I have spent the last five years of my life speaking to children living with the frustration, sadness and hopelessness that poverty can sometimes bring. But there is hope and, while this can feel detached from the day-to-day reality, it is this hope that can inform and influence our work – and I encourage you to allow it to inform yours.
If poverty is a structural issue then the route out of poverty is by addressing structural inequalities. What can you do, day-to-day within the structures of the organisation where you work, to ensure that poverty does not limit, hinder or reduce the opportunities for the people we work with? What policies, practices and systems do you employ within your school that identify, exclude, treat differently or make assumptions about those who have less money?
What can you do differently?
To go one step further, let’s consider the employment practices and policies that govern you and your colleagues. How do these exacerbate the problems for your colleagues who are struggling financially? What can you do differently? Small step-changes like these can make a real and significant difference.
Eradicating poverty seems like such an unachievable and insurmountable goal, but are we going to resign ourselves, and those we care for, to suffer the injustice and shame that poverty brings?

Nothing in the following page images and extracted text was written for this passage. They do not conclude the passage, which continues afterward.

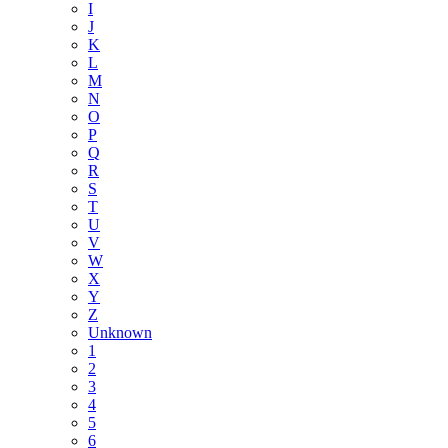
I
J
K
L
M
N
O
P
Q
R
S
T
U
V
W
X
Y
Z
Unknown
1
2
3
4
5
6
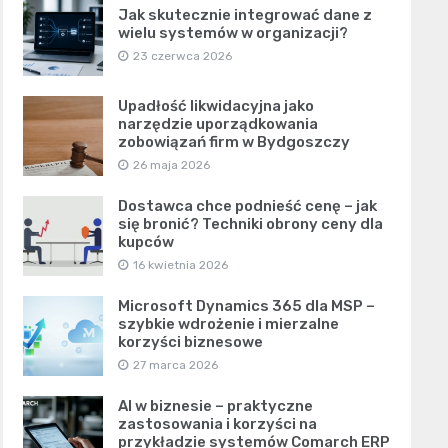
Jak skutecznie integrować dane z
wielu systemów w organizacji?
23 czerwca 2026
Upadłość likwidacyjna jako
narzędzie uporządkowania
zobowiązań firm w Bydgoszczy
26 maja 2026
Dostawca chce podnieść cenę – jak
się bronić? Techniki obrony ceny dla
kupców
16 kwietnia 2026
Microsoft Dynamics 365 dla MSP –
szybkie wdrożenie i mierzalne
korzyści biznesowe
27 marca 2026
AI w biznesie – praktyczne
zastosowania i korzyści na
przykładzie systemów Comarch ERP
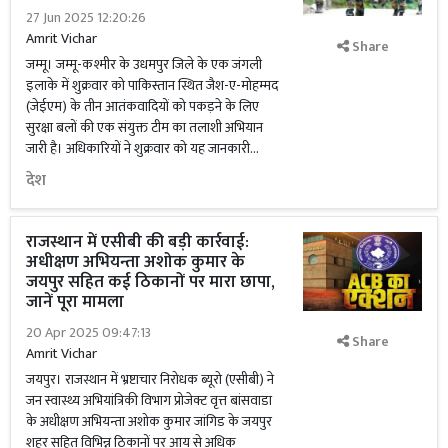
27 Jun 2025 12:20:26
Amrit Vichar
Share
जम्मू। जम्मू-कश्मीर के उधमपुर जिले के एक जंगली
इलाके में शुक्रवार को पाकिस्तान स्थित जैश-ए-मोहम्मद
(जेईएम) के तीन आतंकवादियों को पकड़ने के लिए
सुरक्षा बलों की एक संयुक्त टीम का तलाशी अभियान
जारी है। अधिकारियों ने शुक्रवार को यह जानकारी...
देश
राजस्थान में एसीबी की बड़ी कार्रवाई:
अधीक्षण अभियन्ता अशोक कुमार के
जयपुर सहित कई ठिकानों पर मारा छापा,
जानें पूरा मामला
20 Apr 2025 09:47:13
Share
Amrit Vichar
जयपुर। राजस्थान में भ्रष्टाचार निरोधक ब्यूरो (एसीबी) ने
जन स्वास्थ्य अभियांत्रिकी विभाग प्रोजेक्ट वृत्त बांसवाडा
के अधीक्षण अभियन्ता अशोक कुमार जांगिड के जयपुर
शहर सहित विभिन्न ठिकानों पर आय से अधिक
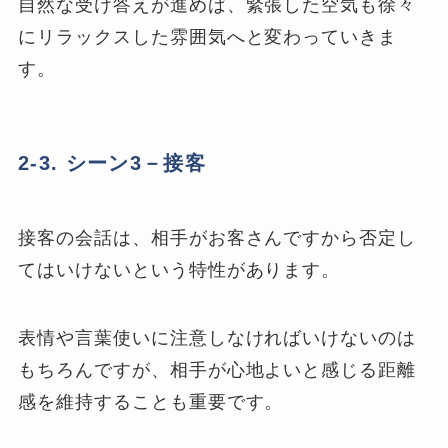
自然な受け答えが進めば、緊張した空気も徐々
にリラックスした雰囲気へと変わっていきま
す。
2-3. シーン3－接客
接客の会話は、相手がお客さんですから否定し
てはいけないという特性があります。
表情や言葉使いに注意しなければいけないのは
もちろんですが、相手が心地よいと感じる距離
感を維持することも重要です。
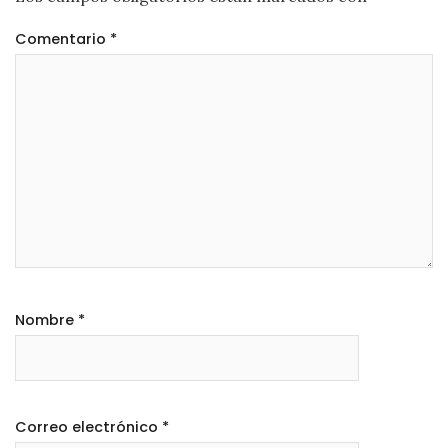
Comentario
*
Nombre
*
Correo electrónico
*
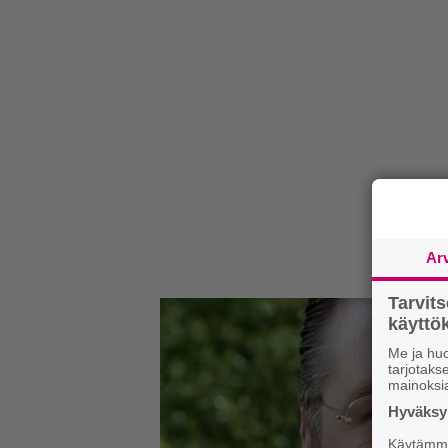
Ar
Tarvit
käytt
Me ja huo
tarjotak
mainoksi
Hyväksym
Käytämme 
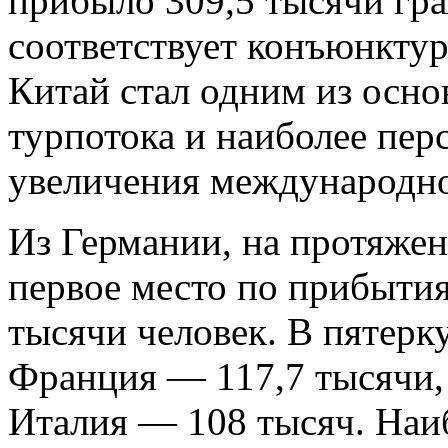
прибыло 309,5 тысячи гра
соответствует конъюнктур
Китай стал одним из осн
турпотока и наиболее пе
увеличения международно
Из Германии, на протяже
первое место по прибытия
тысячи человек. В пятерк
Франция — 117,7 тысячи
Италия — 108 тысяч. Наи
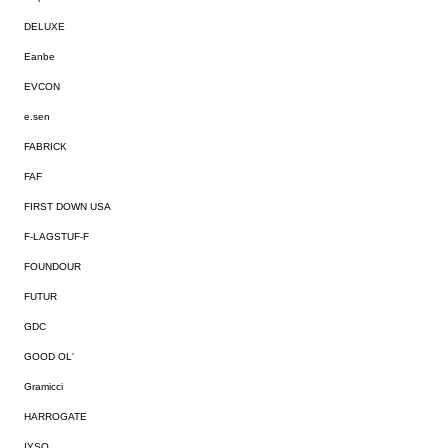
DELUXE
Eanbe
EVCON
e.sen
FABRICK
FAF
FIRST DOWN USA
F-LAGSTUF-F
FOUNDOUR
FUTUR
GDC
GOOD OL'
Gramicci
HARROGATE
IYSO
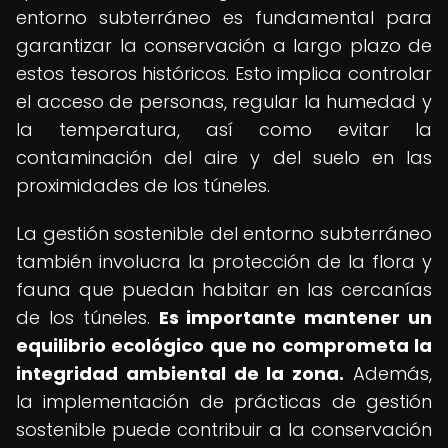
entorno subterráneo es fundamental para
garantizar la conservación a largo plazo de
estos tesoros históricos. Esto implica controlar
el acceso de personas, regular la humedad y
la temperatura, así como evitar la
contaminación del aire y del suelo en las
proximidades de los túneles.
La gestión sostenible del entorno subterráneo
también involucra la protección de la flora y
fauna que puedan habitar en las cercanías
de los túneles.
Es importante mantener un
equilibrio ecológico que no comprometa la
integridad ambiental de la zona.
Además,
la implementación de prácticas de gestión
sostenible puede contribuir a la conservación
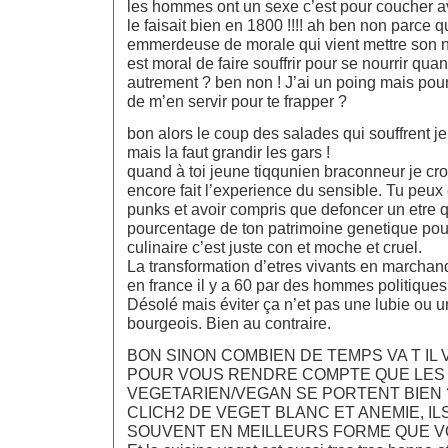
les hommes ont un sexe c’est pour coucher 
le faisait bien en 1800 !!!! ah ben non parce qu
emmerdeuse de morale qui vient mettre son nez
est moral de faire souffrir pour se nourrir qua
autrement ? ben non ! J’ai un poing mais pour
de m’en servir pour te frapper ?
bon alors le coup des salades qui souffrent j
mais la faut grandir les gars !
quand à toi jeune tiqqunien braconneur je cro
encore fait l’experience du sensible. Tu peux 
punks et avoir compris que defoncer un etre 
pourcentage de ton patrimoine genetique pou
culinaire c’est juste con et moche et cruel.
La transformation d’etres vivants en marcha
en france il y a 60 par des hommes politiques 
Désolé mais éviter ça n’et pas une lubie ou u
bourgeois. Bien au contraire.
BON SINON COMBIEN DE TEMPS VA T IL 
POUR VOUS RENDRE COMPTE QUE LES
VEGETARIEN/VEGAN SE PORTENT BIEN ?
CLICH2 DE VEGET BLANC ET ANEMIE, IL
SOUVENT EN MEILLEURS FORME QUE V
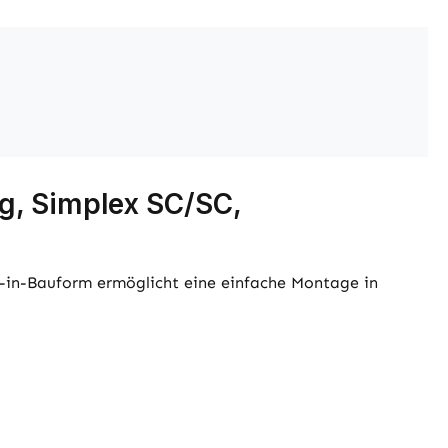
g, Simplex SC/SC,
-in-Bauform ermöglicht eine einfache Montage in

While addressing organisational inequalities you may alleviate poverty for a few but, if we all address these structural inequalities, can we not create a brand new normal? One where financial insecurity does not dictate belonging – a new normal where people expect opportunity rather than being constantly denied chances, a new normal where people feel heard, and the ill of poverty is challenged and burnt out.
While I continue to call on politicians in Westminster to step-up and take the vital choices that could be transformational for communities drowning in poverty, I am not going to sit back and wait for decision-makers to change their ways.
I am going to look hard at what I can do, what I can change, and how I can contribute and champion a redesign of our society where financial equality, accessible opportunity and positive wellbeing reign. Hold on to this hope.